ASSIGNMENT → Pictures aside, return all of the records exactly as they stand.
+ + + + + + +
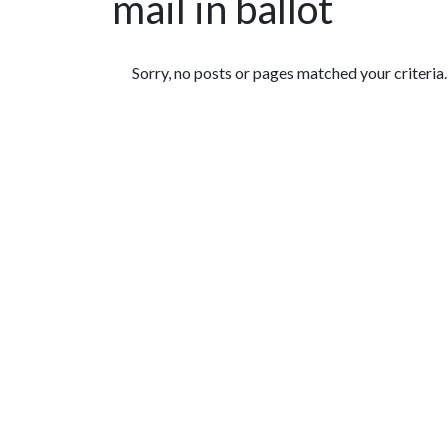
mail in ballot
Featured Articles
Sorry, no posts or pages matched your criteria.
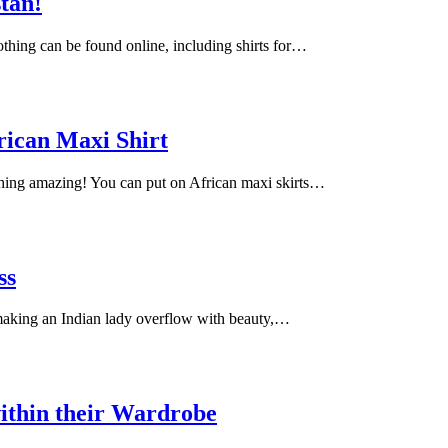
stan!
lothing can be found online, including shirts for…
rican Maxi Shirt
ching amazing! You can put on African maxi skirts…
ss
 making an Indian lady overflow with beauty,…
ithin their Wardrobe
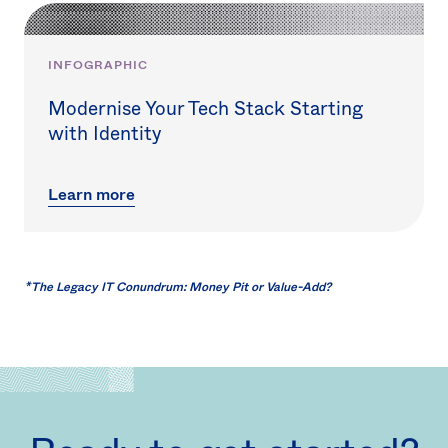
INFOGRAPHIC
Modernise Your Tech Stack Starting
with Identity
Learn more
*
The Legacy IT Conundrum: Money Pit or Value-Add?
+ + + + + + +
EXERCISE OUTPUT →
mail in ballot
Featured Articles
Sorry, no posts or pages matched your criteria.
stan!
lothing can be found online, including shirts for…
rican Maxi Shirt
ching amazing! You can put on African maxi skirts…
ss
 making an Indian lady overflow with beauty,…
ithin their Wardrobe
INFOGRAPHIC
Modernise Your Tech Stack Starting
with Identity
Learn more
*
The Legacy IT Conundrum: Money Pit or Value-Add?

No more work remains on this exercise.